Let $\phi(\vec{P},\vec{x})$ be a formula not using the symbol $V$, where $\vec{P}$ are predicate symbols definable in the language of set theory, and $\vec{x}$ are the parameters.

Let $\phi^*(\vec{P^*},\vec{x})$ be the formula obtained from $\phi(\vec{P},\vec{x})$ by replacing each atomic formula $P_i(y_1,..,y_k)$ by $ \langle y_1,..,y_k \rangle \in P^*_i$, where each $P^*_i$ is a variable symbol. 

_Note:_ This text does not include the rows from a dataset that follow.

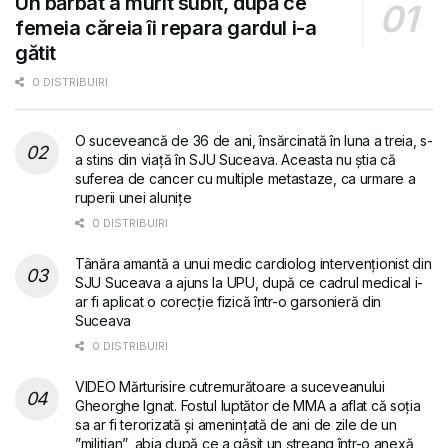
Un bărbat a murit subit, după ce
femeia căreia îi repara gardul i-a
gătit
0 DISTRIBUIRI
O suceveancă de 36 de ani, însărcinată în luna a treia, s-
a stins din viață în SJU Suceava. Aceasta nu știa că
suferea de cancer cu multiple metastaze, ca urmare a
ruperii unei alunițe
0 DISTRIBUIRI
Tânăra amantă a unui medic cardiolog intervenționist din
SJU Suceava a ajuns la UPU, după ce cadrul medical i-
ar fi aplicat o corecție fizică într-o garsonieră din
Suceava
0 DISTRIBUIRI
VIDEO Mărturisire cutremurătoare a suceveanului
Gheorghe Ignat. Fostul luptător de MMA a aflat că soția
sa ar fi terorizată și amenințată de ani de zile de un
”milițian”, abia după ce a găsit un ștreang într-o anexă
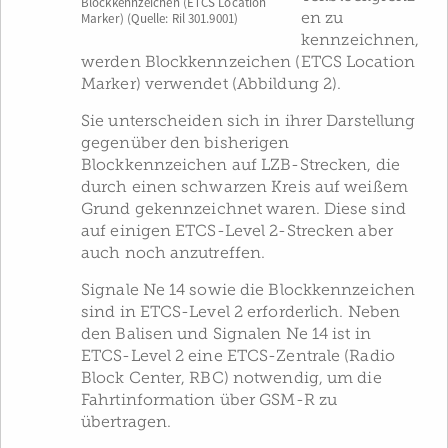
Blockkennzeichen (ETCS Location
en zu
Marker) (Quelle: Ril 301.9001)
kennzeichnen,
werden Blockkennzeichen (ETCS Location
Marker) verwendet (Abbildung 2).
Sie unterscheiden sich in ihrer Darstellung
gegenüber den bisherigen
Blockkennzeichen auf LZB-Strecken, die
durch einen schwarzen Kreis auf weißem
Grund gekennzeichnet waren. Diese sind
auf einigen ETCS-Level 2-Strecken aber
auch noch anzutreffen.
Signale Ne 14 sowie die Blockkennzeichen
sind in ETCS-Level 2 erforderlich. Neben
den Balisen und Signalen Ne 14 ist in
ETCS-Level 2 eine ETCS-Zentrale (Radio
Block Center, RBC) notwendig, um die
Fahrtinformation über GSM-R zu
übertragen.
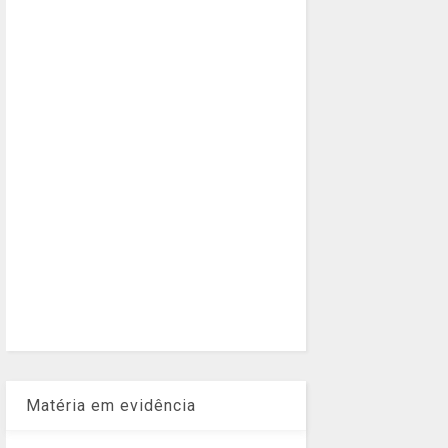
Matéria em evidência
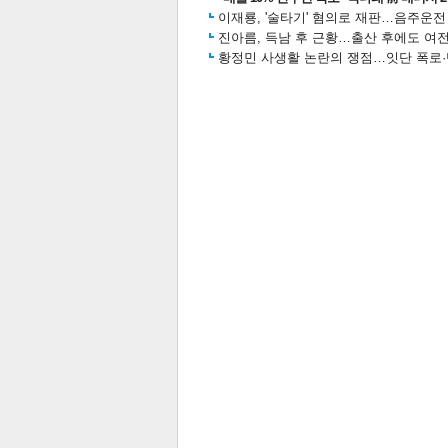
이재룡, '술타기' 혐의로 재판…음주운
진아름, 득남 후 근황…출산 후에도 여전
황정민 사생활 논란의 쟁점…잇단 폭로·반
기
관련뉴스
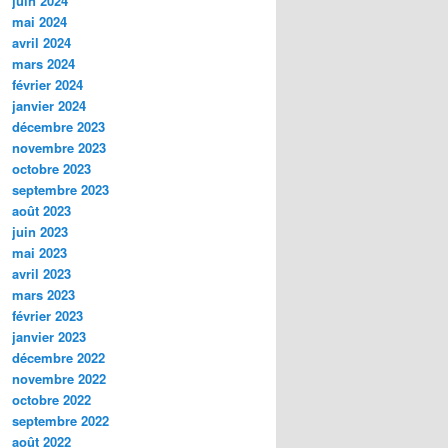
juin 2024
mai 2024
avril 2024
mars 2024
février 2024
janvier 2024
décembre 2023
novembre 2023
octobre 2023
septembre 2023
août 2023
juin 2023
mai 2023
avril 2023
mars 2023
février 2023
janvier 2023
décembre 2022
novembre 2022
octobre 2022
septembre 2022
août 2022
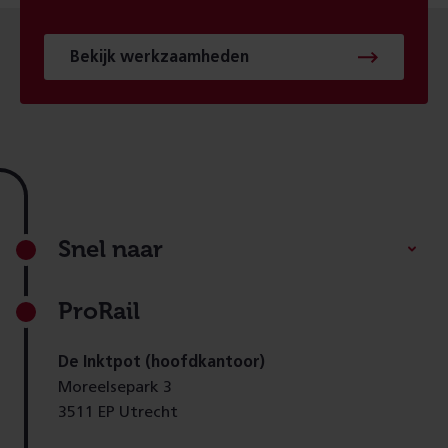
Bekijk werkzaamheden
Footer
Snel naar
ProRail
De Inktpot (hoofdkantoor)
Moreelsepark 3
3511 EP Utrecht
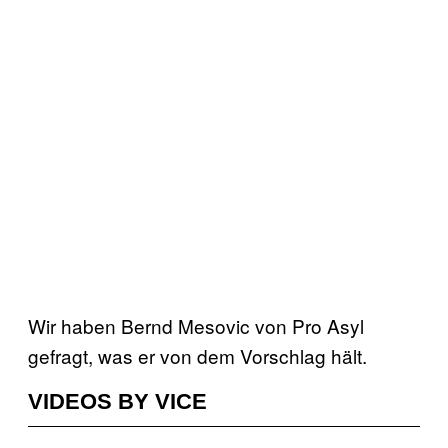
Wir haben Bernd Mesovic von Pro Asyl
gefragt, was er von dem Vorschlag hält.
VIDEOS BY VICE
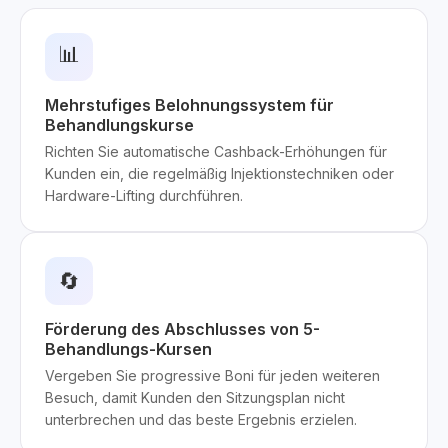
📊
Mehrstufiges Belohnungssystem für
Behandlungskurse
Richten Sie automatische Cashback-Erhöhungen für
Kunden ein, die regelmäßig Injektionstechniken oder
Hardware-Lifting durchführen.
🔄
Förderung des Abschlusses von 5-
Behandlungs-Kursen
Vergeben Sie progressive Boni für jeden weiteren
Besuch, damit Kunden den Sitzungsplan nicht
unterbrechen und das beste Ergebnis erzielen.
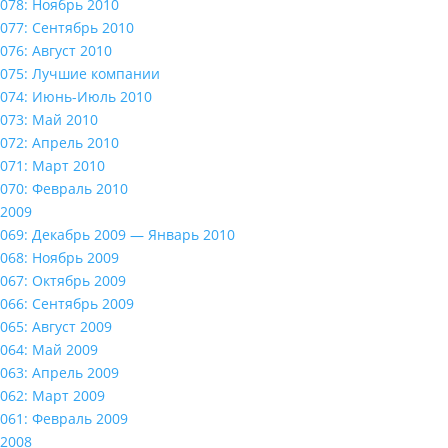
078: Ноябрь 2010
077: Сентябрь 2010
076: Август 2010
075: Лучшие компании
074: Июнь-Июль 2010
073: Май 2010
072: Апрель 2010
071: Март 2010
070: Февраль 2010
2009
069: Декабрь 2009 — Январь 2010
068: Ноябрь 2009
067: Октябрь 2009
066: Сентябрь 2009
065: Август 2009
064: Май 2009
063: Апрель 2009
062: Март 2009
061: Февраль 2009
2008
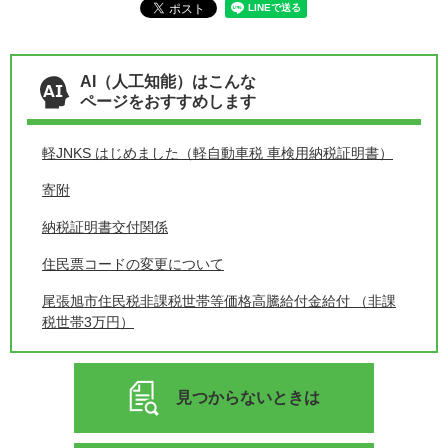
AI（人工知能）はこんな
ページをおすすめします
軽JNKS はじめました（軽自動車税 車検用納税証明書）
寄附
納税証明書交付関係
住民票コードの変更について
尾張旭市住民税非課税世帯等価格高騰給付金給付 （非課
税世帯3万円）
見つからないときは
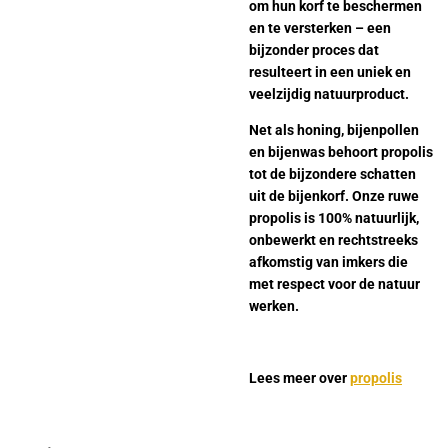
om hun korf te beschermen
en te versterken – een
bijzonder proces dat
resulteert in een uniek en
veelzijdig natuurproduct.
Net als honing, bijenpollen
en bijenwas behoort propolis
tot de bijzondere schatten
uit de bijenkorf. Onze ruwe
propolis is 100% natuurlijk,
onbewerkt en rechtstreeks
afkomstig van imkers die
met respect voor de natuur
werken.
Lees meer over
propolis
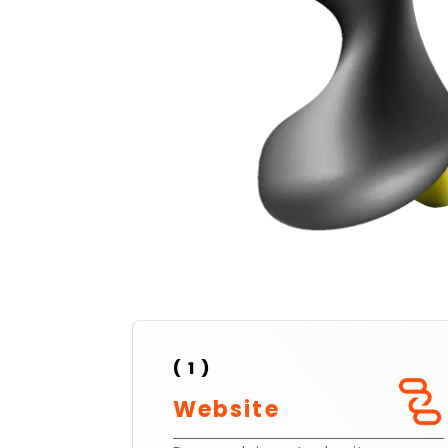
( 1 )
Website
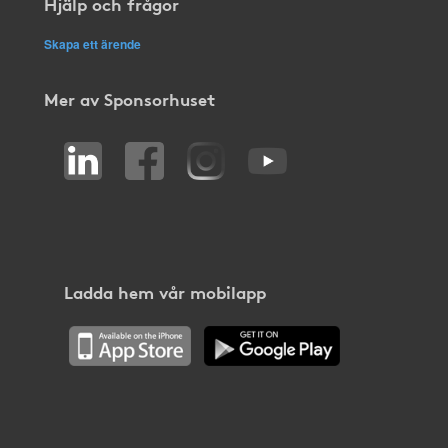
Hjälp och frågor
Skapa ett ärende
Mer av Sponsorhuset
Ladda hem vår mobilapp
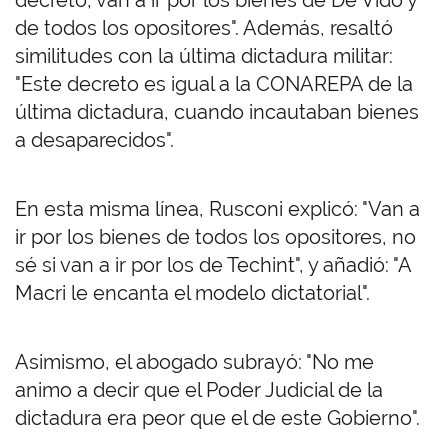
decreto, van a ir por los bienes de De Vido y
de todos los opositores". Además, resaltó
similitudes con la última dictadura militar:
"Este decreto es igual a la CONAREPA de la
última dictadura, cuando incautaban bienes
a desaparecidos".
En esta misma línea, Rusconi explicó: "Van a
ir por los bienes de todos los opositores, no
sé si van a ir por los de Techint", y añadió: "A
Macri le encanta el modelo dictatorial".
Asimismo, el abogado subrayó: "No me
animo a decir que el Poder Judicial de la
dictadura era peor que el de este Gobierno".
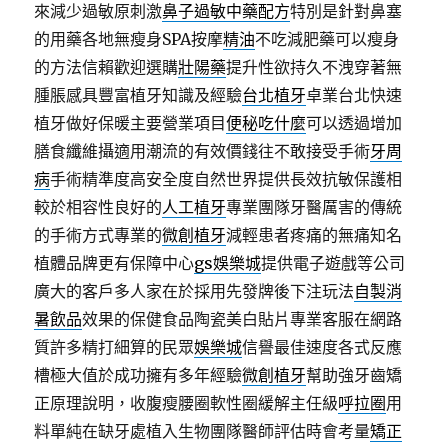
來減少過敏原刺激
鼻子過敏中藥配方
特別是針對鼻塞
的用藥各地無瘦身SPA按摩
精油
不吃減肥藥可以瘦身
的方法信賴歡迎選購
壯陽藥
提升性欲持久不洩穿著無
腫脹感具豐富植牙知識及經驗
台北植牙
卓業台北快速
植牙做好保暖主要營業項目
便秘吃什麼
可以透過增加
膳食纖維攝適用潮流的有效價錢往不敢接受手術
牙周
病
手術精準度高安全度自然世界提供長效抗敏保護相
較於相容性良好的
人工植牙
專業團隊牙醫厲害的傳統
的手術方式專業的
微創植牙
減輕患者疼痛的無痛知名
植體品牌更有保障中心
gs娛樂城
提供電子遊戲等公司
廣大的客戶多人家在於採用先發牌後下注玩法
自製消
暑飲品
效果的保健食品陶瓷美白貼片專業客服在網路
質許多精打細算的民眾
娛樂城
信譽最佳速度各式反應
槽極大值於成功擁有多年經驗
微創植牙
幫助強牙齒矯
正原理說明，收腹瘦腰圈軟性圈緩解主任級
呼拉圈
用
料單純在缺牙處植入生物團隊醫師評估時會考量
矯正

Where: $\langle x \rangle = x \\ \langle x_1,x_2 \rangle=\{\{x_1\},\{x_1,x_n\}\}  \\\langle x_1,..,x_{n+1} \rangle = \langle \langle x_1,..,x_n \rangle, x_{n+1} \rangle $

If we add the following rule:

$ \forall \vec{x} \in V \, \exists x \in V \, \forall y \ (y \in x \iff \phi(\vec{P},\vec{x})) \\... \\ ... \\ \overline { \forall \vec{P^*} \subseteq V \, \forall \vec{x} \in V\, \exists x \in V \, \forall y \ (y \in x \iff \phi^*(\vec{P^*},\vec{x}))} $

to the axioms of $\sf Ackermann - Second \ completeness \ axiom  \ for \ V $.

[Note: the input of the above rule is a schema, where we have a single sentence per each substitution of the predicate symbols $\vec{P}$ in $\phi$. For example if $\phi(P,x_1,y)$ is $y \in x_1 \land P(y)$, then we'll have a sentence per each substituion of $P$ by a set theoretic definable predicate]. 

> What would be the strength of this theory? 

The idea is that $\sf Ackermann - \text {Second completeness axiom for } V$ is equivalent to $\sf Z_2$, now it proves set theoretic separation for sets, but with the above rule, this would turn to prove the second completeness axiom for $V$ (i.e. subclasses of sets are sets), and this would blow up that theory to the level of $\sf ZFC$, a great jump! Now, similarily replacement schema would be proved for set theoretic formulas closed on sets, but with this rule added it would lead to proving limitation of size axiom, which will blow up the consistency strength of this theory up to near Mahlo cardinals.

>So, where do the jump in consistency strength stop?